==== Provided data

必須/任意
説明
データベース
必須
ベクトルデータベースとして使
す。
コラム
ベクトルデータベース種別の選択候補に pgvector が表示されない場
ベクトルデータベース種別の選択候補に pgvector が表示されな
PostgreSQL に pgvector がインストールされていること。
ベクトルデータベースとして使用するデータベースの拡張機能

========
==== Provided data

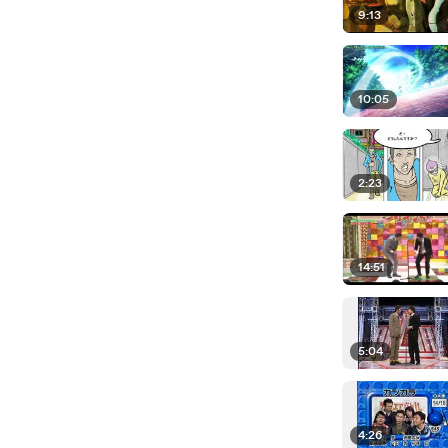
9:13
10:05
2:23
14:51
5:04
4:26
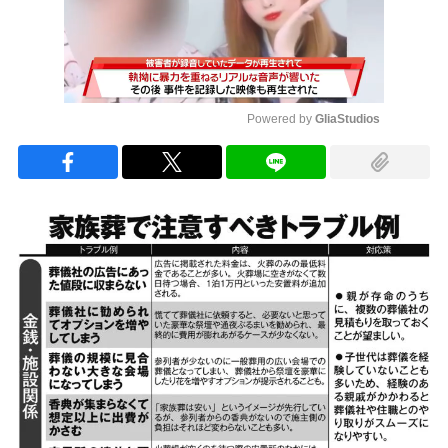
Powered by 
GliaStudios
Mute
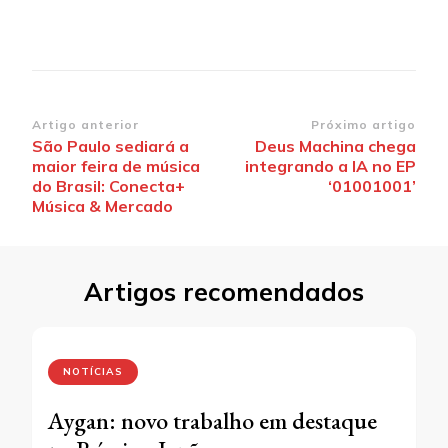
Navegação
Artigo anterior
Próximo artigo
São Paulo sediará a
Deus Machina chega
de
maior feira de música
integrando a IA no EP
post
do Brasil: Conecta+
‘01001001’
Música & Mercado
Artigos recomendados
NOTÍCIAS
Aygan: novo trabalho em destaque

========

**Work to complete:**
Look for the word "pgvector" in the data, then return every line that contains it.

**Final answer:**
ベクトルデータベース種別の選択候補に pgvector が表示されない場
ベクトルデータベース種別の選択候補に pgvector が表示されな
PostgreSQL に pgvector がインストールされていること。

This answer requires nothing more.